Tokyo Tech News
Professor Hideo Hosono has been honored with the 2nd Intellectual Property Special Contribution Award by the Japan Science and Technology Agency (JST) for the development of oxide semiconductors applicable to high-resolution displays. Hosono is a professor of the Frontier Research Center and the director of the Materials Research Center for Element Strategy (MCES) at Tokyo Tech.
Hosono's creation, the IGZO TFT (thin film transistor made of semiconducting material indium gallium zinc oxide), caused a sensation in the display industry and is regarded as a groundbreaking invention due to its major impact on the industrial world.

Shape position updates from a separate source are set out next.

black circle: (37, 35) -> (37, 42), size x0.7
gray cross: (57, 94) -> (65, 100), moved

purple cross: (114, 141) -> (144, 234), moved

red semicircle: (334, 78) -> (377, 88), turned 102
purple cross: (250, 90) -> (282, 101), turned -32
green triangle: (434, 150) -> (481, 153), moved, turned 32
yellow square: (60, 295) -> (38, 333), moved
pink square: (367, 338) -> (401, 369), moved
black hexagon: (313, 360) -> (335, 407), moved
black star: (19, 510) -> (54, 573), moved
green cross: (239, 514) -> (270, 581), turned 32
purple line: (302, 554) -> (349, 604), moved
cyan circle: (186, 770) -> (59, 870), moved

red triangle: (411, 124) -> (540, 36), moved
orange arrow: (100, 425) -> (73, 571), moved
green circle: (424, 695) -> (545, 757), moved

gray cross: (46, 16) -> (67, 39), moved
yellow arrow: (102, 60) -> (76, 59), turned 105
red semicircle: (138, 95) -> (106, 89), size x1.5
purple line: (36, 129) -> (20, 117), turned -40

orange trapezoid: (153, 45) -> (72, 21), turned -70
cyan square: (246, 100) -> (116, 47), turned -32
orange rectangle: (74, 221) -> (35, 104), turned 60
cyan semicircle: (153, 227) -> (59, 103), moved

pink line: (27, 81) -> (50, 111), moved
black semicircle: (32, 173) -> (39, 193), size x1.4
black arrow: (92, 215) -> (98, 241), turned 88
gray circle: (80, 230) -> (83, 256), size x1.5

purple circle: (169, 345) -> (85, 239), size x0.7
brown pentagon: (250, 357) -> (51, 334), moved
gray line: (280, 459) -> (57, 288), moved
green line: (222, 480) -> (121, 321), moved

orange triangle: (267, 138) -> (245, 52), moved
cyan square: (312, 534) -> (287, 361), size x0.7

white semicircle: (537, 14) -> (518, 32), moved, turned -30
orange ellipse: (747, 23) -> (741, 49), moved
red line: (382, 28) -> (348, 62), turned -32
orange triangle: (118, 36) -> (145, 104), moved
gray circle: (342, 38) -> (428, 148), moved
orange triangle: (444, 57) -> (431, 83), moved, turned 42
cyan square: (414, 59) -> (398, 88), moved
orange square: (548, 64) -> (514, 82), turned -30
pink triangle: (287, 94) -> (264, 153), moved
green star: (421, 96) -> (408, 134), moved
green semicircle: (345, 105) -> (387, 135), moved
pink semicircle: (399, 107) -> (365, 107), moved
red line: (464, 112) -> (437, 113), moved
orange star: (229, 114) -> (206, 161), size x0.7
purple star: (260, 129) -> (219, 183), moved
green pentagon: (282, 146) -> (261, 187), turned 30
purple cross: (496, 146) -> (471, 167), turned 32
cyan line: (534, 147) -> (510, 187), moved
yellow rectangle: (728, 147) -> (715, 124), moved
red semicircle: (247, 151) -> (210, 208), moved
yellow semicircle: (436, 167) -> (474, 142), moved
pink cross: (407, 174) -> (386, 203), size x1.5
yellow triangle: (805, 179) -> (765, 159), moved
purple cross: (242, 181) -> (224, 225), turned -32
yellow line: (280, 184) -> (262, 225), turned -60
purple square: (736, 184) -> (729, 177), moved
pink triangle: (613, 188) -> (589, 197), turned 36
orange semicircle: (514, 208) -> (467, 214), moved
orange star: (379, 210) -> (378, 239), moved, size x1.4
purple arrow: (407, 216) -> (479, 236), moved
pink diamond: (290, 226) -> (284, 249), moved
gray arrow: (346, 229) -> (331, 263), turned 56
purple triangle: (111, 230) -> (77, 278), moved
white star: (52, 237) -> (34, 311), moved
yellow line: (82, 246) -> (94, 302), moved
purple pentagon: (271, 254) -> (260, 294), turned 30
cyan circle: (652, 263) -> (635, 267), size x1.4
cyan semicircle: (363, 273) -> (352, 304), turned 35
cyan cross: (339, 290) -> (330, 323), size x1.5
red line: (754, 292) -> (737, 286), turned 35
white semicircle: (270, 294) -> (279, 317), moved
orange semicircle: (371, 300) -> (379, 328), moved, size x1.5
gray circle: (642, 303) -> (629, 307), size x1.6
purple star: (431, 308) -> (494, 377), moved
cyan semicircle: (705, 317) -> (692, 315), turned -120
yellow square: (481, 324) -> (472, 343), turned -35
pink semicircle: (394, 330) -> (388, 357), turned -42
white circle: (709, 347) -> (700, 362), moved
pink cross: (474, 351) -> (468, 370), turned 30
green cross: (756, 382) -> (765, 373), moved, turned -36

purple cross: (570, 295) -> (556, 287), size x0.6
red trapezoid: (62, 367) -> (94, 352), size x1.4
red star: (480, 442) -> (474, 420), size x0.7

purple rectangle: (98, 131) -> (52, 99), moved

In addition to high-resolution, 3-D, and large-sized displays, IGZO-TFTs are used in new types of liquid crystal displays for smart phones and tablets, and can also be applied to organic electroluminescent displays.
JST established the Intellectual Property Special Contribution Award in 2011 to recognize outstanding researchers who, through the creation and use of intellectual properties based on original findings at universities and public research institutes, have contributed to the development of science and technology and produced significant socioeconomic results in Japan. Nobel Prize laureate Isamu Akasaki won the first inaugural award for the invention of blue light-emitting diodes.
Participants at the award ceremony honoring Hosono on February 25 included Tokyo Tech's Executive Vice President for Planning and Personnel Kiyoshi Okada and researchers from the Hosono-Kamiya Laboratory.
Based on the design guidelines on high-mobility transparent amorphous oxide semiconductors (TAOS) I first presented at the 16th International Conference on Amorphous Semiconductors in 1995, I began research on the application of TFTs in the JST ERATO Project “Transparent ElectroActive Materials” in 1999. Using the results of this research, I published papers in the journals Nature and Science and acquired intellectual property rights for my work. I am pleased that not only have my papers and patents been cited more than 5,000 times, but the technologies have been put to practical use. I began the research on high-mobility oxide TFTs such as IGZO with the aim of driving organic electroluminescent elements, and this has finally yielded practical applications.
I would like to convey my sincere appreciation to Dr. Kenji Nomura of Qualcomm Inc., Tokyo Tech Professor Toshio Kamiya, Dr. Masahiro Hirano (former JST Deputy Director-General), Professor Hiromichi Ohta of Hokkaido University, Dr. Masahiro Orita (former Chief Scientist of Hoya Corporation) and all other collaborators. I also express my deepest appreciation to the CANON researchers with whom we conducted valuable collaborative research through the introduction of late Professor Isamu Shimizu, who was the Director of Tokyo Tech's Office of Industry Liaison. I will continue to devote myself to pursuing research findings that provide a technological leap.